Lishu County, in Siping, a city in northeast China's Jilin Province, is a national grain-producing county. The county is located in the heart of Songliao Plain's golden corn belt. Han Fengxiang is director of a rural cooperative in the county. She has led locals in improving their farming efficiency, promoted conservation-tillage techniques, and extended the rural industrial chain. Han was named a National March 8th Red-Banner Holder in 2023. 

Founding the Cooperative 

Han, born in 1982, is from a family of farmers in Lishu. She has a deep attachment to the region's fertile black soil. After she graduated from college, in 2008, she found a job in the city. That year, during a visit to her hometown, Qingduizi, a village in Guojiadian, a town in Lishu, Han noticed the farming was being performed mainly by the women and elderly residents. She also noticed large-scale mechanization and advanced agricultural techniques were not being applied. Determined to change this, Han quit her job and moved back home.
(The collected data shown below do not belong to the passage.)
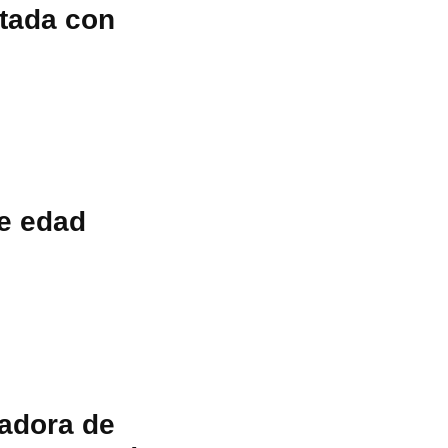
tada con
e edad
jadora de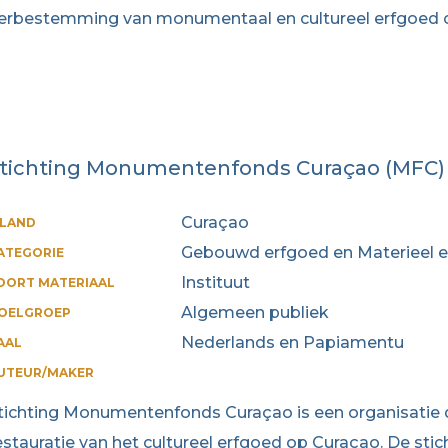
erbestemming van monumentaal en cultureel erfgoed o
tichting Monumentenfonds Curaçao (MFC)
Curaçao
ILAND
Gebouwd erfgoed en Materieel 
ATEGORIE
Instituut
OORT MATERIAAL
Algemeen publiek
OELGROEP
Nederlands en Papiamentu
AAL
UTEUR/MAKER
tichting Monumentenfonds Curaçao is een organisatie d
estauratie van het cultureel erfgoed op Curaçao. De stic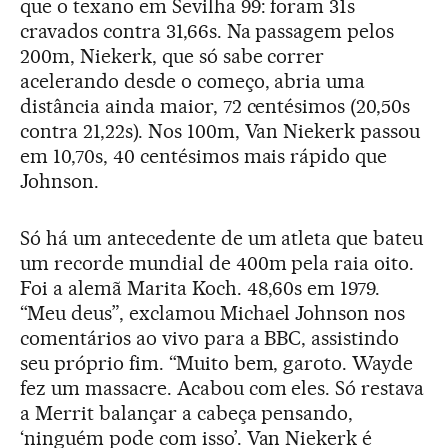
que o texano em Sevilha 99: foram 31s
cravados contra 31,66s. Na passagem pelos
200m, Niekerk, que só sabe correr
acelerando desde o começo, abria uma
distância ainda maior, 72 centésimos (20,50s
contra 21,22s). Nos 100m, Van Niekerk passou
em 10,70s, 40 centésimos mais rápido que
Johnson.
Só há um antecedente de um atleta que bateu
um recorde mundial de 400m pela raia oito.
Foi a alemã Marita Koch. 48,60s em 1979.
“Meu deus”, exclamou Michael Johnson nos
comentários ao vivo para a BBC, assistindo
seu próprio fim. “Muito bem, garoto. Wayde
fez um massacre. Acabou com eles. Só restava
a Merrit balançar a cabeça pensando,
‘ninguém pode com isso’. Van Niekerk é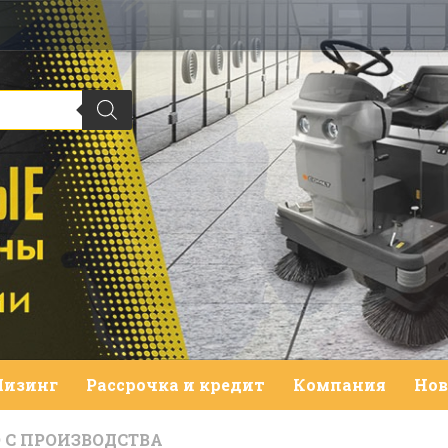
Лизинг
Рассрочка и кредит
Компания
Нов
 С ПРОИЗВОДСТВА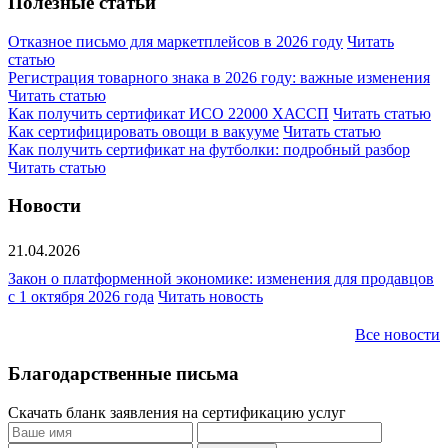
Полезные статьи
Отказное письмо для маркетплейсов в 2026 году
Читать
статью
Регистрация товарного знака в 2026 году: важные изменения
Читать статью
Как получить сертификат ИСО 22000 ХАССП
Читать статью
Как сертифицировать овощи в вакууме
Читать статью
Как получить сертификат на футболки: подробный разбор
Читать статью
Новости
21.04.2026
Закон о платформенной экономике: изменения для продавцов
с 1 октября 2026 года
Читать новость
Все новости
Благодарственные письма
Скачать бланк заявления на сертификацию услуг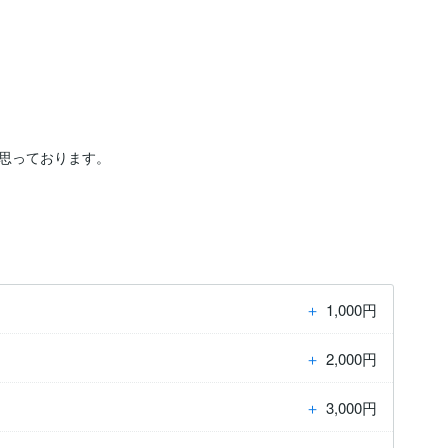
思っております。

＋
1,000円
＋
2,000円
＋
3,000円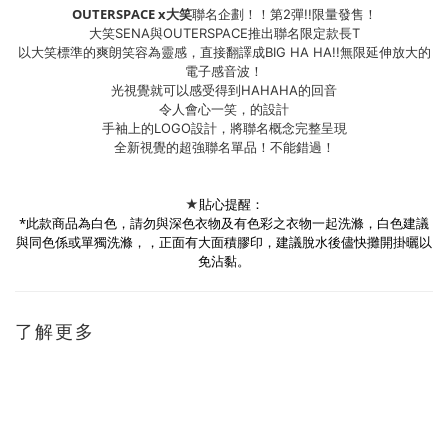
OUTERSPACE x大笑
聯名企劃！！第2彈!!限量發售！
大笑SENA與OUTERSPACE推出聯名限定款長T
以大笑標準的爽朗笑容為靈感，直接翻譯成BIG HA HA!!無限延伸放大的
電子感音波！
光視覺就可以感受得到HAHAHA的回音
令人會心一笑，的設計
手袖上的LOGO設計，將聯名概念完整呈現
全新視覺的超強聯名單品！不能錯過！
貼心提醒：
★
*此款商品為白色，請勿與深色衣物及有色彩之衣物一起洗滌，白色建議
與同色係或單獨洗滌，，正面有大面積膠印，建議脫水後儘快攤開掛曬以
免沾黏。
了解更多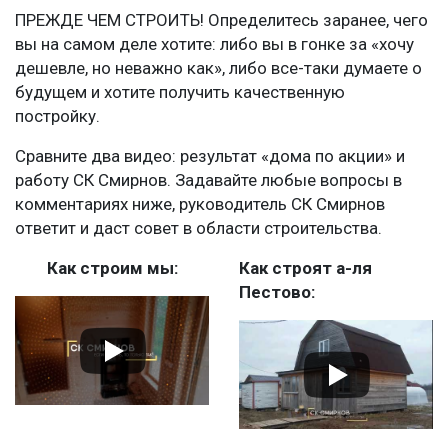
ПРЕЖДЕ ЧЕМ СТРОИТЬ! Определитесь заранее, чего
вы на самом деле хотите: либо вы в гонке за «хочу
дешевле, но неважно как», либо все-таки думаете о
будущем и хотите получить качественную
постройку.
Сравните два видео: результат «дома по акции» и
работу СК Смирнов. Задавайте любые вопросы в
комментариях ниже, руководитель СК Смирнов
ответит и даст совет в области строительства.
Как строим мы:
Как строят а-ля
Пестово: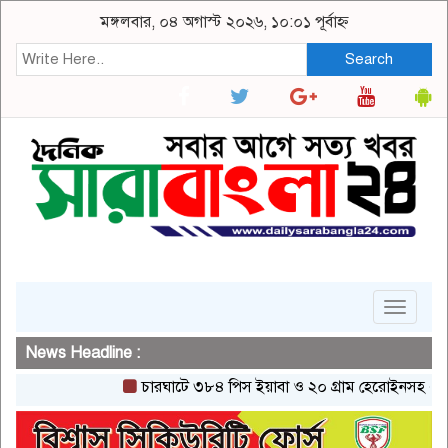
মঙ্গলবার, ০৪ অগাস্ট ২০২৬, ১০:০১ পূর্বাহ্ন
Search
Toggle
navigat
News Headline :
চারঘাটে ৩৮৪ পিস ইয়াবা ও ২০ গ্রাম হেরোইনসহ একজন গ্রেপ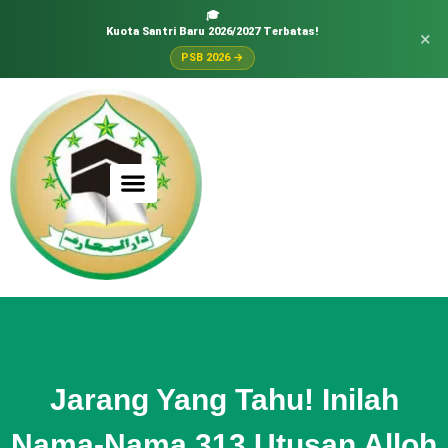
🎓
Kuota Santri Baru 2026/2027 Terbatas!
×
PSB 2026 →
Jarang Yang Tahu! Inilah
Nama-Nama 313 Utusan Alloh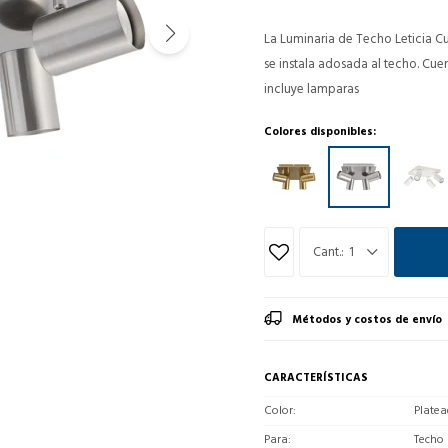
La Luminaria de Techo Leticia C
se instala adosada al techo. Cue
incluye lamparas
Colores disponibles:
1
Métodos y costos de envío
CARACTERÍSTICAS
Color
Plate
Para
Techo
She decided to introduce intensive-production models to improve farming efficiency, and to boost villagers' incomes. 

In March 2010, Han used her family's savings and secured around one million yuan (US $140,845) in loans to purchase more than 30 large and medium-sized agricultural machines. She also established Fenghuangshan Agricultural Machinery and Farmers' Cooperative, in Lishu. At first, only five other villagers joined the cooperative. Han didn't lose heart; instead, she went door-to-door to explain her plan for the cooperative, that the villagers' land would be operated by the cooperative, and how the cooperative would ensure the grain yields would not be lower than and input costs not higher than neighboring areas. Gradually, more villagers joined, and the cooperative began to thrive. 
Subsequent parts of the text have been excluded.